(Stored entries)
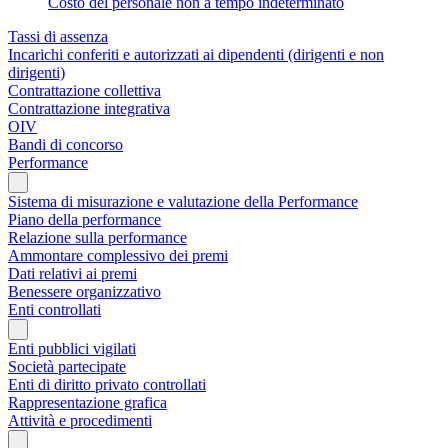
Costo del personale non a tempo indeterminato
Tassi di assenza
Incarichi conferiti e autorizzati ai dipendenti (dirigenti e non
dirigenti)
Contrattazione collettiva
Contrattazione integrativa
OIV
Bandi di concorso
Performance
Sistema di misurazione e valutazione della Performance
Piano della performance
Relazione sulla performance
Ammontare complessivo dei premi
Dati relativi ai premi
Benessere organizzativo
Enti controllati
Enti pubblici vigilati
Società partecipate
Enti di diritto privato controllati
Rappresentazione grafica
Attività e procedimenti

**EXERCISE DIRECTIONS:** The result consists of the line with "Bandi di concorso" through the last line of the entries above, repeated exactly and with nothing else.

**RESULT BELOW:**
Bandi di concorso
Performance
Sistema di misurazione e valutazione della Performance
Piano della performance
Relazione sulla performance
Ammontare complessivo dei premi
Dati relativi ai premi
Benessere organizzativo
Enti controllati
Enti pubblici vigilati
Società partecipate
Enti di diritto privato controllati
Rappresentazione grafica
Attività e procedimenti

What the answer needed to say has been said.